Company founder Elon Musk stated that two engines will be replaced "to be confident of a good flight" before another attempt. "Most probable launch timing is early next week," Musk said via X. The aborted mission was carrying a payload of 20 of SpaceX’s newest Starlink satellites, designed to communicate with existing orbiting satellites and photograph the vehicle's heat shield during a planned hour-long flight.

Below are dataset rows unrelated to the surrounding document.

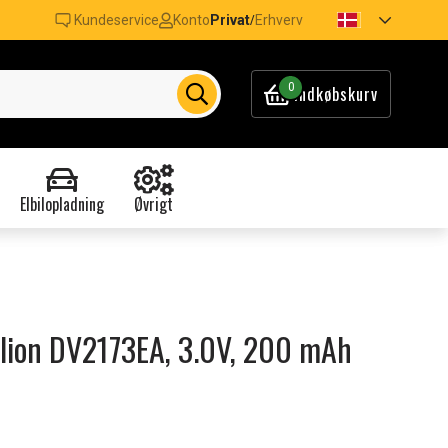
Kundeservice
Konto
Privat
Erhverv
/
0
Indkøbskurv
Elbilopladning
Øvrigt
vilion DV2173EA, 3.0V, 200 mAh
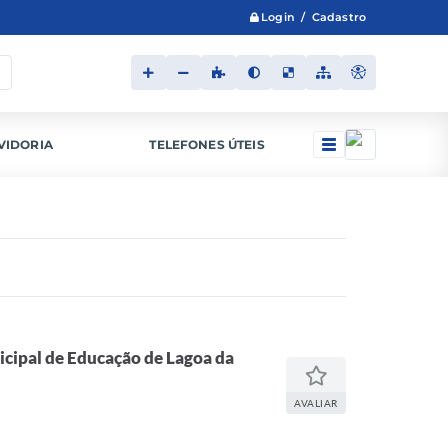
Login / Cadastro
VIDORIA
TELEFONES ÚTEIS
icipal de Educação de Lagoa da
AVALIAR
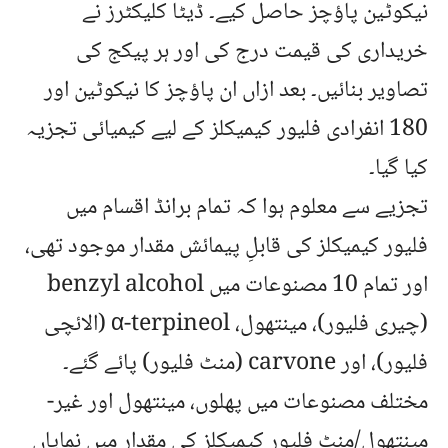
نیکوٹین پاؤچز حاصل کیے۔ ڈیٹا کلیکٹرز نے
خریداری کی قیمت درج کی اور ہر پیکج کی
تصاویر بنائیں۔ بعد ازاں ان پاؤچز کا نیکوٹین اور
180 انفرادی فلیور کیمیکلز کے لیے کیمیائی تجزیہ
کیا گیا۔
تجزیے سے معلوم ہوا کہ تمام برانڈ اقسام میں
فلیور کیمیکلز کی قابلِ پیمائش مقدار موجود تھی،
اور تمام 10 مصنوعات میں benzyl alcohol
(چیری فلیور)، مینتھول، α-terpineol (الائچی
فلیور)، اور carvone (منٹ فلیور) پائے گئے۔
مختلف مصنوعات میں پھلوں، مینتھول اور غیر-
مینتھول/منٹ فلیور کیمیکلز کی مقدار میں نمایاں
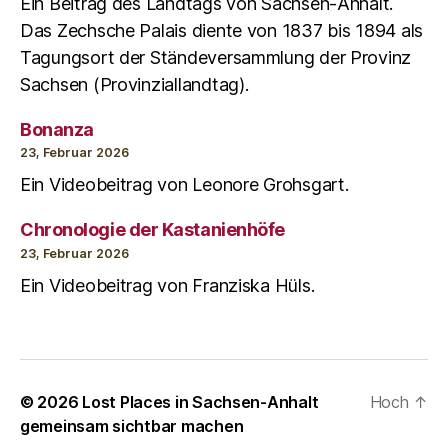
Ein Beitrag des Landtags von Sachsen-Anhalt.
Das Zechsche Palais diente von 1837 bis 1894 als
Tagungsort der Ständeversammlung der Provinz
Sachsen (Provinziallandtag).
Bonanza
23, Februar 2026
Ein Videobeitrag von Leonore Grohsgart.
Chronologie der Kastanienhöfe
23, Februar 2026
Ein Videobeitrag von Franziska Hüls.
© 2026
Lost Places in Sachsen-Anhalt
Hoch
↑
gemeinsam sichtbar machen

Neither the booster nor the spacecraft was designed for recovery, with both destined to end up in the sea. For SpaceX's satellite internet division, which competes against European rivals like Eutelsat's OneWeb, reliable heavy-lift launches are essential to maintaining its network edge.
Lunar timeline at risk
The setback arrives at a critical juncture for NASA’s Artemis programme, which is relying on the rocket to return humans to the moon. The US space agency has contracted SpaceX and Jeff Bezos’ Blue Origin to build lunar landers that must be ready to fly by next year.
That deadline is driven by the needs of the newly named Artemis III crew, who must practise docking their capsule with the Starship and Blue Moon landers in Earth orbit. If the vehicles miss that window, the subsequent Artemis IV mission—planned for no earlier than 2028 to land astronauts at the moon's south pole—would face delays.
SpaceX’s ability to rapidly iterate is a core advantage that has reshaped the global launch market, pressuring legacy operators across Europe and beyond. While recurring hardware issues highlight the persistent engineering risks of scaling the world's largest rocket, Thursday's automated abort showed the system's safety mechanisms working as intended.